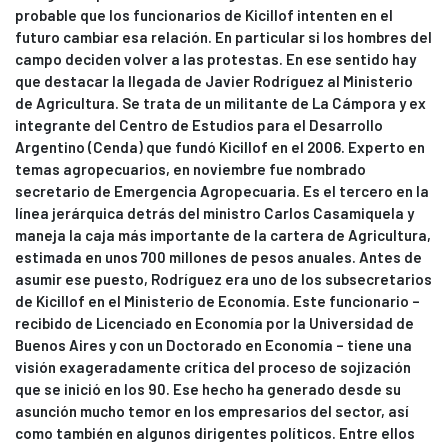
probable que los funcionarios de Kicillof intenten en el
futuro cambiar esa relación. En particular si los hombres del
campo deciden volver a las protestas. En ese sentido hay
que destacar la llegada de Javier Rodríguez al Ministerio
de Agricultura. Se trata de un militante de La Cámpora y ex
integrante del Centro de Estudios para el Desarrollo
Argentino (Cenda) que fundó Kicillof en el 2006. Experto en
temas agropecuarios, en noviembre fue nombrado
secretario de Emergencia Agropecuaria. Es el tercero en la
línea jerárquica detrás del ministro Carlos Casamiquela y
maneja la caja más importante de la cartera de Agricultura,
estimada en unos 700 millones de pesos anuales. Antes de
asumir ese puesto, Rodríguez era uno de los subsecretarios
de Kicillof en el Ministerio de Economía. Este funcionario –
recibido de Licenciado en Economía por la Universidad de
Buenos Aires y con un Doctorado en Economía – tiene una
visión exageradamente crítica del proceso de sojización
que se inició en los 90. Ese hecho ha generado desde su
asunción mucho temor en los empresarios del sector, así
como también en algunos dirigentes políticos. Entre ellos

#### ASSIGNED TASK
Whenever the word "Kicillof" shows up in a line of the entries, copy that line.

#### WRITTEN RESPONSE
probable que los funcionarios de Kicillof intenten en el
Argentino (Cenda) que fundó Kicillof en el 2006. Experto en
de Kicillof en el Ministerio de Economía. Este funcionario –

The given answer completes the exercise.